そのネベル赤羽のようなコンパクトは平均単価だけでなく平均専有面積にも大きな影響を及ぼしていて初の300万円超は50㎡台中盤まで平均専有面積が減少したことの"副産物"という印象も小さくありません。
2020年の平均単価と平均専有面積は、大田区や練馬区とかなり近似しているのも着目すべき点の1つになるでしょうか。
参考)2020年の主な供給(カッコ内は平均坪単価)(順不同)
デュオヴェール赤羽イースト(約300万円)
ザ・パークハウスオイコス赤羽志茂(約235万円)
ウィルレーナ東十条(約340万円)
飛鳥山レジデンス(約380万円)
ネベル赤羽(約400万円)
クレヴィア赤羽ステーションテラス(約330万円)
ヴェレーナグラン赤羽北フロント(約285万円)
プレミスト東京王子(約175万円)
ガーデンクロス東京王子(約315万円)
・江戸川区【安定して低調…】
この後に取り上げる葛飾区と共に依然として安定的に平均専有面積70㎡程度を保つことが出来ている数少ない区になります。
昨今はファミリータイプのみで構成された物件でも中住戸に60㎡台の3LDKがないケースはほとんど見かけません。

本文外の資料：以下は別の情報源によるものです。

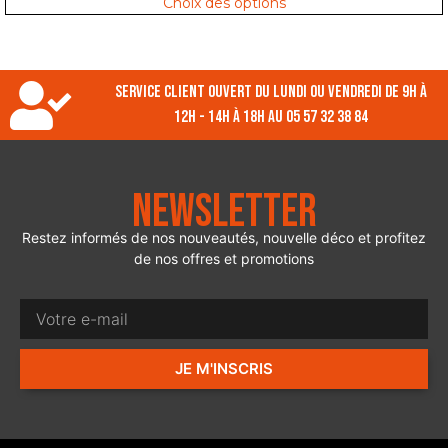
Choix des options
Service client ouvert du lundi ou vendredi de 9h à
12h - 14h à 18h au 05 57 32 38 84
Newsletter
Restez informés de nos nouveautés, nouvelle déco et profitez
de nos offres et promotions
JE M'INSCRIS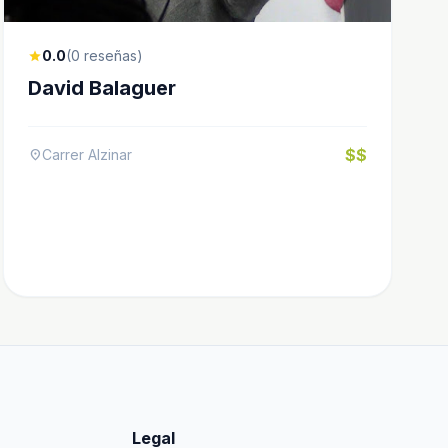
0.0
(0 reseñas)
star
David Balaguer
$$
Carrer Alzinar
location_on
Legal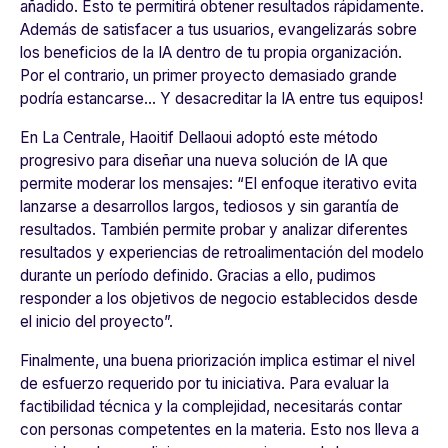
añadido. Esto te permitirá obtener resultados rápidamente.
Además de satisfacer a tus usuarios, evangelizarás sobre
los beneficios de la IA dentro de tu propia organización.
Por el contrario, un primer proyecto demasiado grande
podría estancarse... Y desacreditar la IA entre tus equipos!
En
La Centrale
, Haoitif Dellaoui adoptó este método
progresivo para diseñar una nueva solución de IA que
permite moderar los mensajes: “​​
El enfoque iterativo evita
lanzarse a desarrollos largos, tediosos y sin garantía de
resultados. También permite probar y analizar diferentes
resultados y experiencias de retroalimentación del modelo
durante un período definido. Gracias a ello, pudimos
responder a los objetivos de negocio establecidos desde
el inicio del proyecto
”.
Finalmente, una buena priorización implica estimar el nivel
de esfuerzo requerido por tu iniciativa. Para evaluar la
factibilidad técnica y la complejidad, necesitarás contar
con personas competentes en la materia. Esto nos lleva a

つまり、平均専有面積が70㎡台中盤を超えるような物件はほぼないはずなので、区の平均専有面積が70㎡に近いということは"コンパクトプランがほぼ供給されていない"ことを意味しているのです(このデータにはカウントされていないいわゆるワンルーム投資マンションを除いての話です)。

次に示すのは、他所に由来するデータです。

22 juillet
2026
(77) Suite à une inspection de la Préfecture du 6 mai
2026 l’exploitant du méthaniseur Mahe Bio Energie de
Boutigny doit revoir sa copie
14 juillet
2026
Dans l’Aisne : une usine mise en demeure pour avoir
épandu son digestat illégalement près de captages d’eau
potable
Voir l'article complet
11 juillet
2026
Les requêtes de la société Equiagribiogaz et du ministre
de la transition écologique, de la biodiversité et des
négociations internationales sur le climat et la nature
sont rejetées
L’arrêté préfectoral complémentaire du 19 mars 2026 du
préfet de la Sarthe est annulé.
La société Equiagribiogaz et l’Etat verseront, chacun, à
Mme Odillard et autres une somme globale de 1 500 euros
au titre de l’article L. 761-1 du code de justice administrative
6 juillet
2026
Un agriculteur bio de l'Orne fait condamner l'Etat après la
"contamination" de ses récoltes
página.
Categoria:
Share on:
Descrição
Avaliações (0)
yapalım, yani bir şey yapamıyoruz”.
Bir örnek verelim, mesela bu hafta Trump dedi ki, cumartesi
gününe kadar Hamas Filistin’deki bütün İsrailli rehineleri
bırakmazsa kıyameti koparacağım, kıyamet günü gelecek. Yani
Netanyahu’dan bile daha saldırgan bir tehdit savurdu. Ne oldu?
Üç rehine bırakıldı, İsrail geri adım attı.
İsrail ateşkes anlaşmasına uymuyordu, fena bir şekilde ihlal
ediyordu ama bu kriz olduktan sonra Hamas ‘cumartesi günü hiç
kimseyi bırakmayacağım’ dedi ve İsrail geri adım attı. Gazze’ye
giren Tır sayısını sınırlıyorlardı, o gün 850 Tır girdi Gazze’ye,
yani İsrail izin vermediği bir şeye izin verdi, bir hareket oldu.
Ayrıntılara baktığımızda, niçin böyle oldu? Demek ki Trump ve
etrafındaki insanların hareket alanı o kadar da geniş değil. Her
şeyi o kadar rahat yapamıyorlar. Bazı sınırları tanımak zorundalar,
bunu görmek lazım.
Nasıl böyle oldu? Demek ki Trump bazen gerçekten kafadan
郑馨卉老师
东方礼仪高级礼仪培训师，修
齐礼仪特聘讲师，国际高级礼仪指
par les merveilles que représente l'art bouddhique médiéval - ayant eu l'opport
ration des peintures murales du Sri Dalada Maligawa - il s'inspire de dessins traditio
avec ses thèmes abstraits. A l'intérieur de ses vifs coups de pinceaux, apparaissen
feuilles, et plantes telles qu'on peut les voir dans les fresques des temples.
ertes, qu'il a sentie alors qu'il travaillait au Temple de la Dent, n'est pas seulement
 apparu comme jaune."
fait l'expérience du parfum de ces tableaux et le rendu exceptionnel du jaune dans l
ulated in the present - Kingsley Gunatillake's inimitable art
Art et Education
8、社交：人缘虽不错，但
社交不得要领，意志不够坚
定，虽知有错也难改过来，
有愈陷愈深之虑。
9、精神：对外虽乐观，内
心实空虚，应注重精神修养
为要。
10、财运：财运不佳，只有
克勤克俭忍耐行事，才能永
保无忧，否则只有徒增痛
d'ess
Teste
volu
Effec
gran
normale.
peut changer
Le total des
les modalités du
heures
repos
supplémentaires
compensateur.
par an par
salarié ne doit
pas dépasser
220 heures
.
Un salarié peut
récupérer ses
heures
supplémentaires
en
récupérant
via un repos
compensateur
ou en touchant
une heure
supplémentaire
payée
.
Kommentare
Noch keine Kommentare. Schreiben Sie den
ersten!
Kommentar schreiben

そのようにコンパクトプランの供給に適さないエリアが多いため先ほどの北区のように平均専有面積の低下と共に平均単価が大幅上昇するといったことは起こりにくく、2020年も"安定して低調"な結果という表現がしっくりきますね。
2021年はついにプラウドタワー小岩ファーストという駅徒歩1分の再開発タワマンが分譲されますので大分異なる数字になるのだとは思いますが…。
参考)2020年の主な供給(カッコ内は平均坪単価)(順不同)
オーベルグランディオ平井(約220万円)
バウス西葛西清新町(約260万円)
プレサンスロジェ西葛西(約260万円)
リビオシティ西葛西親水公園(約260万円)
ウィルローズ小岩(約230万円)
エクセレントシティ船堀Ⅴ(約260万円)
バウス瑞江(約255万円)
・足立区【2020年も粒揃いの供給で過去比上昇率第4位】
2019年は千住ザ・タワーの影響が非常に大きかったものの、千住ザ・タワーを除いた平均単価も計算してみたところ240万円超と2020年よりも高いぐらいでしたし、2020年も2017~2018年あたりと比べるとしっかりと上昇しているので、前年時に言及したように足立区内の広域での底上げを感じる結果と言えると思います。

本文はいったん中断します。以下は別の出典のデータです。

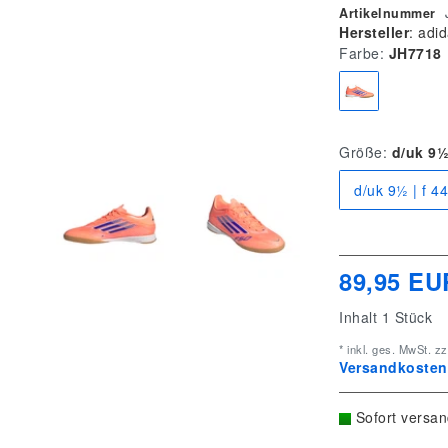
Artikelnummer
Hersteller
:
adid
Farbe:
JH7718
Größe:
d/uk 9½ 
d/uk 9½ | f 44
89,95 EU
Inhalt
1
Stück
* inkl. ges. MwSt. zz
Versandkostenf
Sofort versan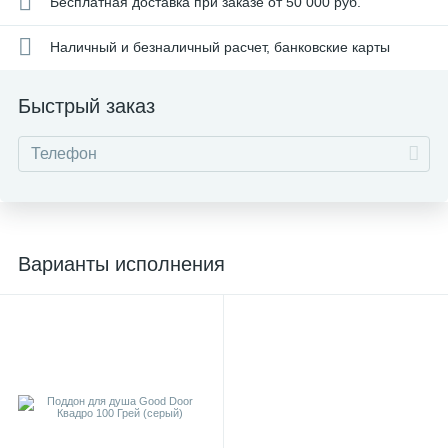
Бесплатная доставка при заказе от 50 000 руб.
Наличный и безналичный расчет, банковские карты
Быстрый заказ
Варианты исполнения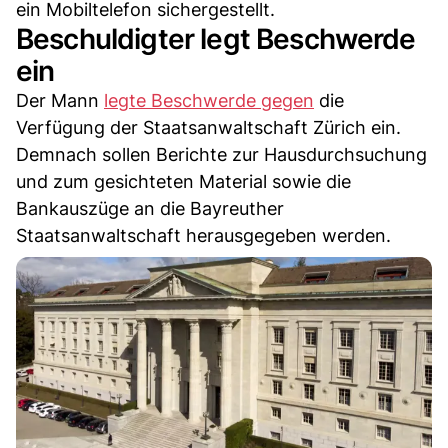
ein Mobiltelefon sichergestellt.
Beschuldigter legt Beschwerde
ein
Der Mann
legte Beschwerde gegen
die
Verfügung der Staatsanwaltschaft Zürich ein.
Demnach sollen Berichte zur Hausdurchsuchung
und zum gesichteten Material sowie die
Bankauszüge an die Bayreuther
Staatsanwaltschaft herausgegeben werden.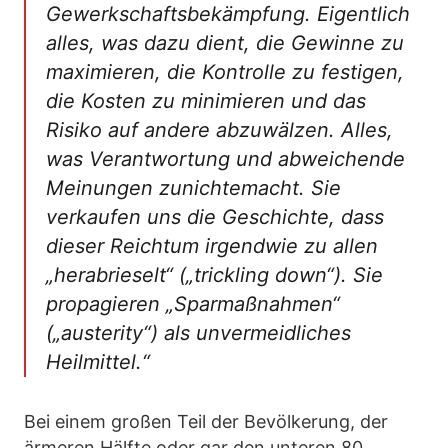
Gewerkschaftsbekämpfung. Eigentlich
alles, was dazu dient, die Gewinne zu
maximieren, die Kontrolle zu festigen,
die Kosten zu minimieren und das
Risiko auf andere abzuwälzen. Alles,
was Verantwortung und abweichende
Meinungen zunichtemacht. Sie
verkaufen uns die Geschichte, dass
dieser Reichtum irgendwie zu allen
„herabrieselt“ („trickling down“). Sie
propagieren „Sparmaßnahmen“
(„austerity“) als unvermeidliches
Heilmittel.“
Bei einem großen Teil der Bevölkerung, der
ärmeren Hälfte oder gar den unteren 80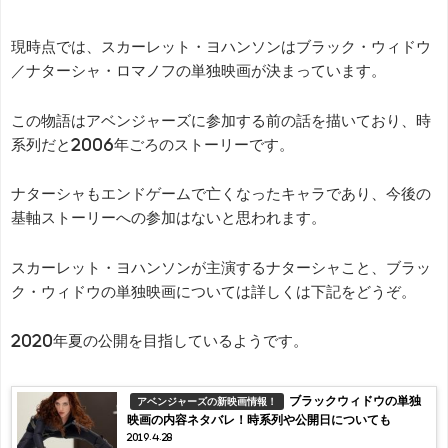
現時点では、スカーレット・ヨハンソンはブラック・ウィドウ
／ナターシャ・ロマノフの単独映画が決まっています。
この物語はアベンジャーズに参加する前の話を描いており、時
系列だと2006年ごろのストーリーです。
ナターシャもエンドゲームで亡くなったキャラであり、今後の
基軸ストーリーへの参加はないと思われます。
スカーレット・ヨハンソンが主演するナターシャこと、ブラッ
ク・ウィドウの単独映画については詳しくは下記をどうぞ。
2020年夏の公開を目指しているようです。
ブラックウィドウの単独
アベンジャーズの新映画情報！
映画の内容ネタバレ！時系列や公開日についても
2019.4.28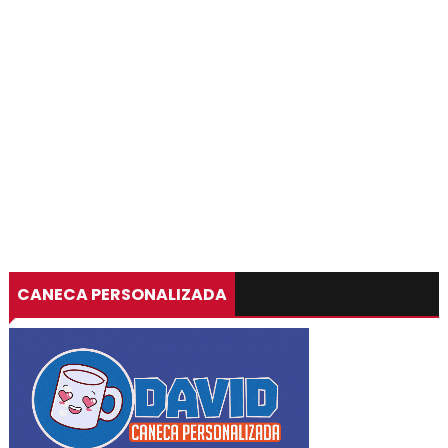
CANECA PERSONALIZADA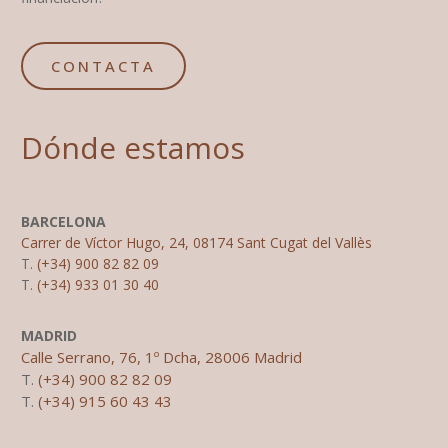
CONTACTA
Dónde estamos
BARCELONA
Carrer de Víctor Hugo, 24, 08174 Sant Cugat del Vallès
T.
(+34) 900 82 82 09
T.
(+34) 933 01 30 40
MADRID
Calle Serrano, 76, 1º Dcha, 28006 Madrid
T.
(+34) 900 82 82 09
T.
(+34) 915 60 43 43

「過去比」は千住ザ・タワーの影響があるとはいえ、23区中4位の147%という結果ですしね。
依然として平均専有面積約70㎡を維持する江戸川区や葛飾区よりも平均単価が安い中での平均専有面積63㎡というのは、やや気になるところではあるものの、23区中最も平均単価が安い区だけに余力(上昇余地)はもう少しありそうです。
参考)2020年の主な供給(カッコ内は平均坪単価)(順不同)
レジデンスノーブル西新井本町(約210万円)
ザ・パークハウス五反野(約240万円)
サンリヤン北綾瀬(約205万円)
ブランズ北千住(約310万円)
ヴェレーナシティ西新井(約210万円)
パレステージ六町Ⅳ(約275万円)
・葛飾区【211分の169がプラウドタワー金町】
2019年は8割超がシティテラス金町(平均坪単価約)だったのですが、2020年は8割がプラウドタワー金町、残りの42戸もライオンズ綾瀬グランフォートで2物件しか供給がなかったので、"参考外"としか言いようがないように思います。
北区同様に初の平均単価300万円台ではありますが、意味合いは大きく異なるでしょう。
参考)2020年の主な供給(カッコ内は平均坪単価)(順不同)
プラウドタワー金町(約310万円)
ライオンズ綾瀬グランフォート(約270万円)
◎北・江戸川・足立・葛飾の総評
葛飾区はそのようにプラウドタワー金町の影響が大き過ぎたわけですが、昨年の足立区の千住ザ・タワーしかりで、坪単価200万円台の物件が中心となる江戸川・足立・葛飾の3区においては、駅前再開発タワマンなどの大規模供給がどうしても大きな影響を与えてしまいますね。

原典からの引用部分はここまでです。